> _Assignment_
If a line holds an image, leave the image out; write out everything else in the records exactly.

════════════════════

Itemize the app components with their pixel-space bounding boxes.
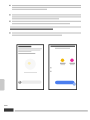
button[interactable]	[0, 0, 90, 120]
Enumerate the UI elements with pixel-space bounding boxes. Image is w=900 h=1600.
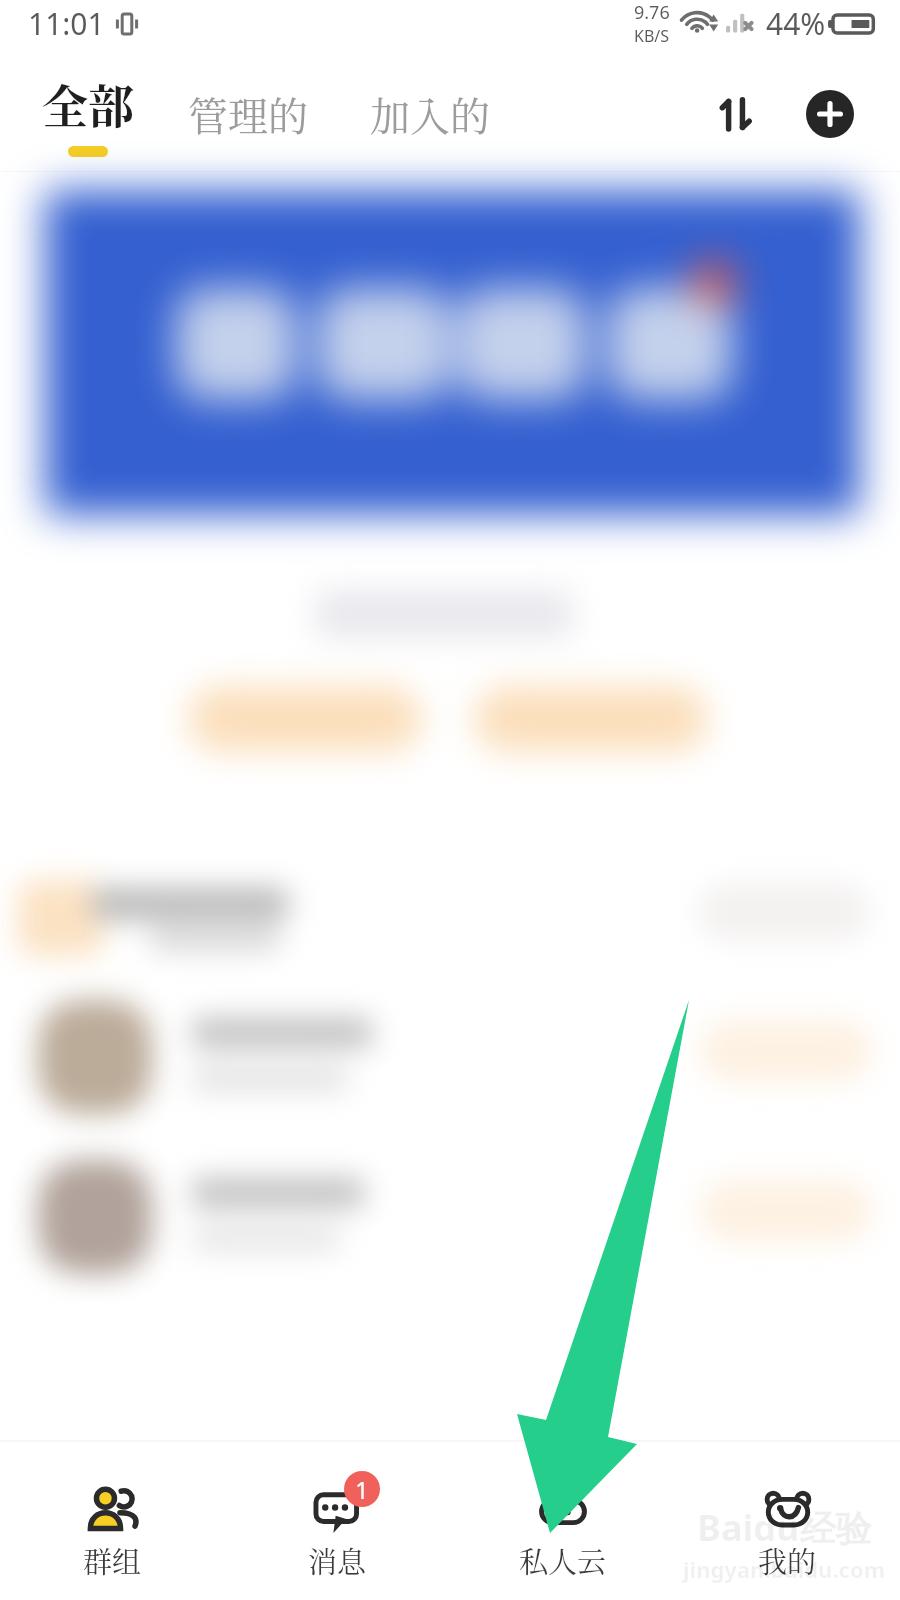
button[interactable]: 我的 xyxy=(675,1442,900,1592)
staticText: 1 xyxy=(355,1473,369,1506)
staticText: 44% xyxy=(766,3,826,44)
staticText: 管理的 xyxy=(188,85,308,142)
staticText: jingyan.baidu.com xyxy=(683,1554,886,1584)
button[interactable]: Sort xyxy=(709,86,765,142)
button[interactable]: 加入的 xyxy=(366,75,494,152)
staticText: 加入的 xyxy=(370,85,490,142)
button[interactable]: 管理的 xyxy=(184,75,312,152)
button[interactable]: 全部 xyxy=(38,64,138,163)
staticText: 私人云 xyxy=(519,1540,607,1582)
staticText: 9.76 xyxy=(634,0,670,25)
button[interactable]: Add xyxy=(806,90,854,138)
staticText: 群组 xyxy=(83,1540,142,1582)
button[interactable]: 1 xyxy=(225,1442,450,1592)
staticText: 11:01 xyxy=(28,3,105,44)
staticText: 我的 xyxy=(758,1540,817,1582)
staticText: 消息 xyxy=(308,1540,367,1582)
staticText: 全部 xyxy=(42,70,134,136)
staticText: Baidu经验 xyxy=(697,1503,872,1552)
button[interactable]: 私人云 xyxy=(450,1442,675,1592)
button[interactable]: 群组 xyxy=(0,1442,225,1592)
staticText: KB/S xyxy=(634,25,670,47)
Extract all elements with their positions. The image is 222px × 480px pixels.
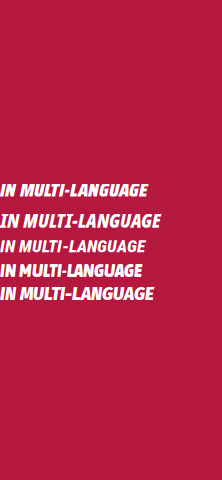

════════════════════

> _Finished exercise_
Itemize the app components with their pixel-space bounding boxes.
button[interactable]	[0, 0, 90, 120]
Enumerate the UI elements with pixel-space bounding boxes. Image is w=900 h=1600.
button[interactable]: 我的 xyxy=(675,1442,900,1592)
staticText: 1 xyxy=(355,1473,369,1506)
staticText: 44% xyxy=(766,3,826,44)
staticText: 管理的 xyxy=(188,85,308,142)
staticText: jingyan.baidu.com xyxy=(683,1554,886,1584)
button[interactable]: Sort xyxy=(709,86,765,142)
button[interactable]: 加入的 xyxy=(366,75,494,152)
staticText: 加入的 xyxy=(370,85,490,142)
button[interactable]: 管理的 xyxy=(184,75,312,152)
button[interactable]: 全部 xyxy=(38,64,138,163)
staticText: 私人云 xyxy=(519,1540,607,1582)
staticText: 9.76 xyxy=(634,0,670,25)
button[interactable]: Add xyxy=(806,90,854,138)
staticText: 群组 xyxy=(83,1540,142,1582)
button[interactable]: 1 xyxy=(225,1442,450,1592)
staticText: 11:01 xyxy=(28,3,105,44)
staticText: 我的 xyxy=(758,1540,817,1582)
staticText: 消息 xyxy=(308,1540,367,1582)
staticText: 全部 xyxy=(42,70,134,136)
staticText: Baidu经验 xyxy=(697,1503,872,1552)
button[interactable]: 私人云 xyxy=(450,1442,675,1592)
button[interactable]: 群组 xyxy=(0,1442,225,1592)
staticText: KB/S xyxy=(634,25,670,47)
Extract all elements with their positions. The image is 222px × 480px pixels.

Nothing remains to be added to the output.